* _Problem to work on_
A line belongs in the answer only if it contains the word "sekaligus"; copy every such line from the listing below.

* _Data for processing_
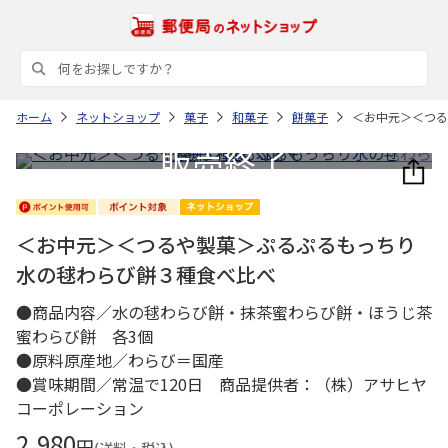
ホーム
ネットショップ
菓子
和菓子
餅菓子
＜お中元＞＜つる
＜お中元＞＜つるや製菓＞ぷるぷるもっちり
水の毬わらび餅３種食べ比べ
●商品内容／水の毬わらび餅・抹茶蜜わらび餅・ほうじ茶
蜜わらび餅 各3個
●原料原産地／わらび＝国産
●賞味期間／常温で120日 商品提供者：（株）アサヒヤ
コーポレーション
2,980
円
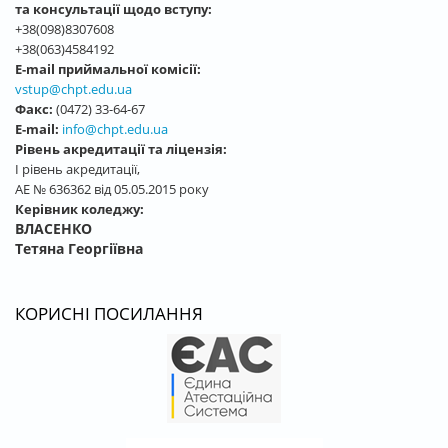
та консультації щодо вступу:
+38(098)8307608
+38(063)4584192
E-mail приймальної комісії:
vstup@chpt.edu.ua
Факс:
(0472) 33-64-67
E-mail:
info@chpt.edu.ua
Рівень акредитації та ліцензія:
І рівень акредитації,
АЕ № 636362 від 05.05.2015 року
Керівник коледжу:
ВЛАСЕНКО
Тетяна Георгіївна
КОРИСНІ ПОСИЛАННЯ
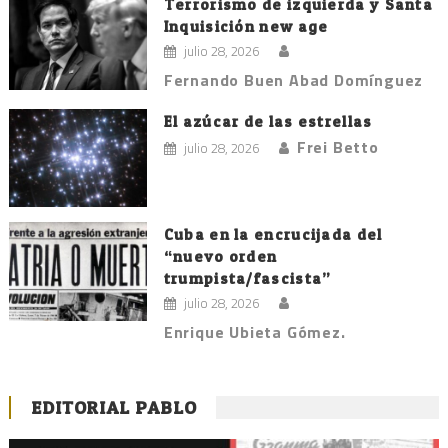
Terrorismo de izquierda y Santa
Inquisición new age
julio 28, 2026
Fernando Buen Abad Domínguez
El azúcar de las estrellas
Frei Betto
julio 28, 2026
Cuba en la encrucijada del
“nuevo orden
trumpista/fascista”
julio 28, 2026
Enrique Ubieta Gómez.
EDITORIAL PABLO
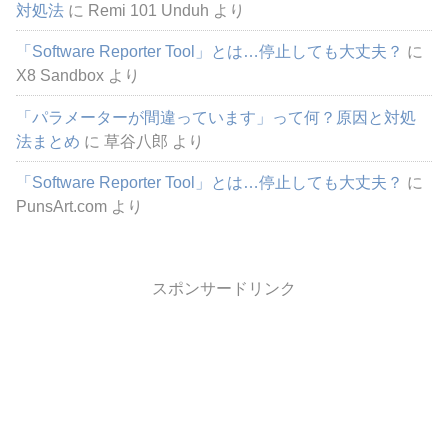
対処法
に
Remi 101 Unduh
より
「Software Reporter Tool」とは…停止しても大丈夫？
に
X8 Sandbox
より
「パラメーターが間違っています」って何？原因と対処
法まとめ
に
草谷八郎
より
「Software Reporter Tool」とは…停止しても大丈夫？
に
PunsArt.com
より
スポンサードリンク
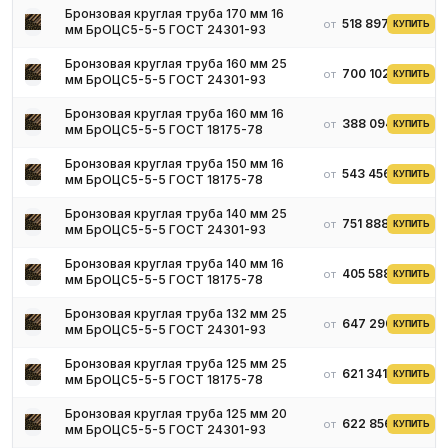
алюминий, что делает их весьма легкими. Такие марки хорошо
Бронзовая круглая труба 170 мм 16
518 897 ₽
от
КУПИТЬ
мм БрОЦС5-5-5 ГОСТ 24301-93
подходят в качестве аппаратуры для химической отрасли.
БрАЖМЦ10-3-1.5 еще используют при изготовлении элементов
Бронзовая круглая труба 160 мм 25
криогенного оборудования.
700 102 ₽
от
КУПИТЬ
мм БрОЦС5-5-5 ГОСТ 24301-93
БрОЦС – марка бронзы, в составе которой имеется олово.
Бронзовая круглая труба 160 мм 16
Такие оловянные бронзы отличаются выраженными
388 094 ₽
от
КУПИТЬ
мм БрОЦС5-5-5 ГОСТ 18175-78
антикоррозийными и антифрикционными свойствами,
жесткостью, прочностью, а также низким коэффициентом
Бронзовая круглая труба 150 мм 16
543 456 ₽
от
КУПИТЬ
трения. Они востребованы в автомобильной промышленности, к
мм БрОЦС5-5-5 ГОСТ 18175-78
примеру, для прокладок и втулок.
Бронзовая круглая труба 140 мм 25
Кроме алюминиевой и оловянной бронзы, также выделяют
751 888 ₽
от
КУПИТЬ
мм БрОЦС5-5-5 ГОСТ 24301-93
кремниевую бронзу. В ее сплав добавляется марганец, цинк и
никель. По своим механическим характеристикам такая бронза
Бронзовая круглая труба 140 мм 16
405 588 ₽
от
КУПИТЬ
мм БрОЦС5-5-5 ГОСТ 18175-78
весьма близка к стали высокой марки. Но, в сравнении со
сталью, труба из бронзы хорошо выдерживает
Бронзовая круглая труба 132 мм 25
транспортировку химических материалов, которые вызывают
647 290 ₽
от
КУПИТЬ
мм БрОЦС5-5-5 ГОСТ 24301-93
коррозию стали. Вдобавок кремниевая бронза выступает
экологичным материалом и имеет хорошую устойчивость к
Бронзовая круглая труба 125 мм 25
621 341 ₽
от
КУПИТЬ
мм БрОЦС5-5-5 ГОСТ 18175-78
ударам. Ее используют при изготовлении насосов и
составляющих клапанов.
Бронзовая круглая труба 125 мм 20
622 856 ₽
от
КУПИТЬ
Бериллиевую бронзу получают посредством добавления от 1.8
мм БрОЦС5-5-5 ГОСТ 24301-93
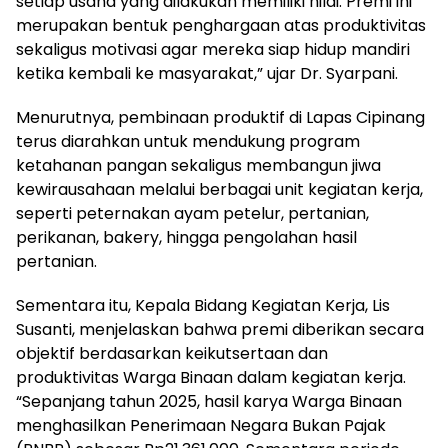
setiap usaha yang dilakukan memiliki nilai. Premi ini
merupakan bentuk penghargaan atas produktivitas
sekaligus motivasi agar mereka siap hidup mandiri
ketika kembali ke masyarakat,” ujar Dr. Syarpani.
Menurutnya, pembinaan produktif di Lapas Cipinang
terus diarahkan untuk mendukung program
ketahanan pangan sekaligus membangun jiwa
kewirausahaan melalui berbagai unit kegiatan kerja,
seperti peternakan ayam petelur, pertanian,
perikanan, bakery, hingga pengolahan hasil
pertanian.
Sementara itu, Kepala Bidang Kegiatan Kerja, Lis
Susanti, menjelaskan bahwa premi diberikan secara
objektif berdasarkan keikutsertaan dan
produktivitas Warga Binaan dalam kegiatan kerja.
“Sepanjang tahun 2025, hasil karya Warga Binaan
menghasilkan Penerimaan Negara Bukan Pajak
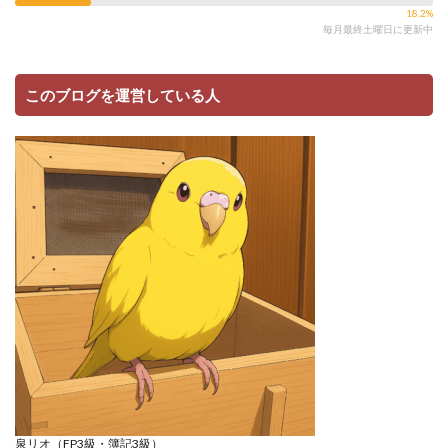
18.2%
毎月最終土曜日に更新中
このブログを運営している人
泉リオ（FP3級・簿記3級）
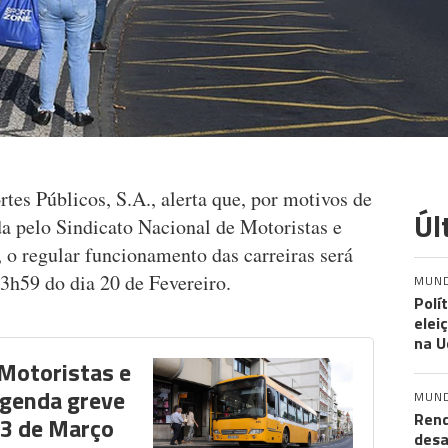
tes Públicos, S.A., alerta que, por motivos de
Úl
da pelo Sindicato Nacional de Motoristas e
o regular funcionamento das carreiras será
23h59 do dia 20 de Fevereiro.
MUN
Polí
elei
na U
 Motoristas e
agenda greve
MUN
Rend
13 de Março
desa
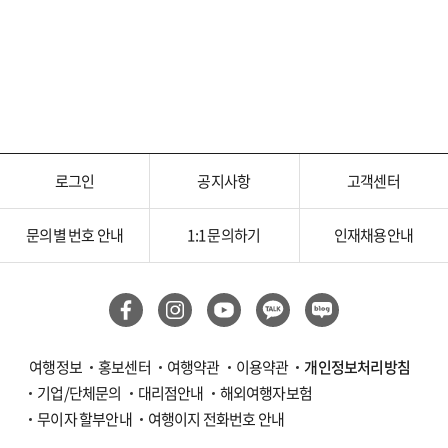
로그인
공지사항
고객센터
문의별 번호 안내
1:1 문의하기
인재채용안내
여행정보
홍보센터
여행약관
이용약관
개인정보처리방침
기업/단체문의
대리점안내
해외여행자보험
무이자 할부안내
여행이지 전화번호 안내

* _Solution to the problem_
sekaligus motivasi agar mereka siap hidup mandiri
ketahanan pangan sekaligus membangun jiwa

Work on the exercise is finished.